# Battenkill



## thegock (May 16, 2006)

Just wondering if any one on here had done the races on Saturday and what they thought?


----------



## ZoSoSwiM (Mar 7, 2008)

I raced the Cat 4 white group.. Course was in great condition with a lot fewer wheel swallowing holes than last year. However the deep loose sand/dirt with golf ball sized rocks in a few of the sections certainly made it interesting. Saw a few bikes go sideways.. The dust was an issue for a bunch of people I guess. 

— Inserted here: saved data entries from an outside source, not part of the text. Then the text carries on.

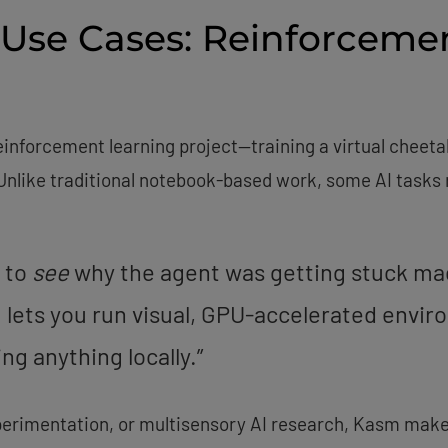
 Use Cases: Reinforceme
inforcement learning project—training a virtual cheetah
nlike traditional notebook-based work, some AI tasks r
e to
see
why the agent was getting stuck made
lets you run visual, GPU-accelerated enviro
ng anything locally.”
erimentation, or multisensory AI research, Kasm makes 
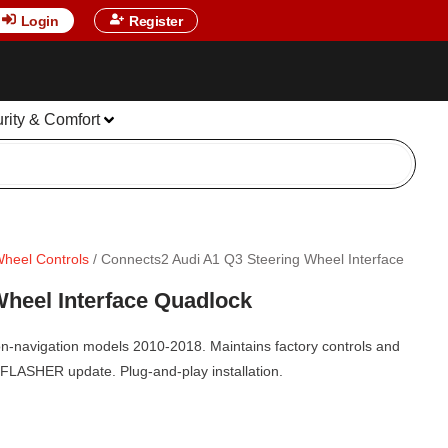
Login
Register
urity & Comfort
Wheel Controls
/ Connects2 Audi A1 Q3 Steering Wheel Interface
heel Interface Quadlock
on-navigation models 2010-2018. Maintains factory controls and
EFLASHER update. Plug-and-play installation.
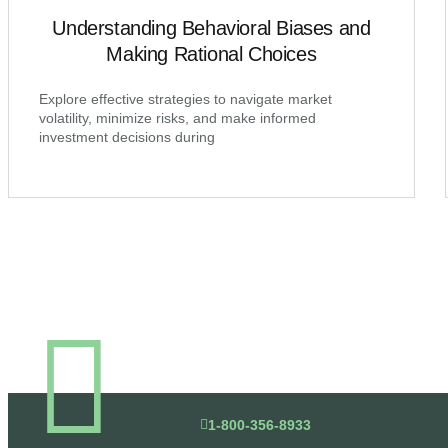
Understanding Behavioral Biases and
Making Rational Choices
Explore effective strategies to navigate market
volatility, minimize risks, and make informed
investment decisions during
1-800-356-8933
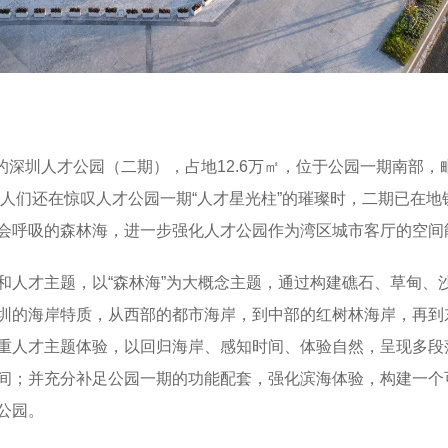
的深圳人才公园（二期），占地12.6万㎡，位于公园一期南部，
当人们还在惊叹人才公园一期“人才星光柱”的璀璨时，二期已在地
会呼吸的森林海，进一步强化人才公园作为湾区城市客厅的空间
和人才主题，以“森林海”为大概念主题，通过构建礁石、草甸、
圳的海岸特质，从西部的都市海岸，到中部的红树林海岸，再到
重人才主题体验，以回归海岸、感知时间、体验自然，呈现多段
间；并充分补足公园一期的功能配套，强化滨海体验，构建一个
公园。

I'm happy with how I did physically. Got dropped from the pack because of poor positioning but I still managed a 34min improvement over last year. 3:06.. not bad IMO.


----------



## thegock (May 16, 2006)

*Legit time*

Congrats. 3:06 would have won the Green 55+ Cat 5. I thought the traffic control was excellent and noticed the deep sand when plowing through it on a couple of the roads. My time was 19 minutes off the leader and I was ecstatic.


----------



## Sixjours (Feb 24, 2012)

I live close to the route, watched you guys go by, no rain or snow=no potholes and mucho dust, then I went to Saratoga on saturday eve, all these race bikes on racks all over town, I would be in bed after a race like that!!! Greg Lemond was around on Sunday also..


----------



## Chico2000 (Jul 7, 2011)

I wanted to drive up (from Albany area) and take some photos and such, but family obligations got in the way (damn in-laws and their birthdays!).
Anyone take some good photos?


----------



## ZoSoSwiM (Mar 7, 2008)

Tour of the Battenkill 2012 - KSJ Photo 

I bought a shot of myself from here.. 

Couple other galleries have popped up but it'll take a few days for people to get them up I imagine.


----------



## Chico2000 (Jul 7, 2011)

Thanks. Local Albany paper had some shots too. Was wondering if any forum members took some pics.
Tour de Battenkill - Times Union


----------



## retrosticks (Nov 8, 2010)

this was my first time to the Battenkill and it trully lived up to its reputation, I did cat 4 pink, finished 3:28, and spent about 7 minutes on the side of the road batteling quad cramps, I need to start eating earlier next year. Overall it is a great race.


----------



## SeaBass67 (Aug 16, 2010)

That was my first ever road race. Finished in 3:55 in the Cat 5 35+ pink. I was really questioning my sanity in the last 12 miles! I was out of water and so thirsty I was eyeballing bottles laying on the side of the road when the 3rd feed popped up and I got a half bottle of cold water which really saved my ass. Hope to do it again next year!


----------



## Terex (Jan 3, 2005)

Thanks for posting guys. Good stuff!


----------



## ZoSoSwiM (Mar 7, 2008)

Here are the few photos my GF and friends took..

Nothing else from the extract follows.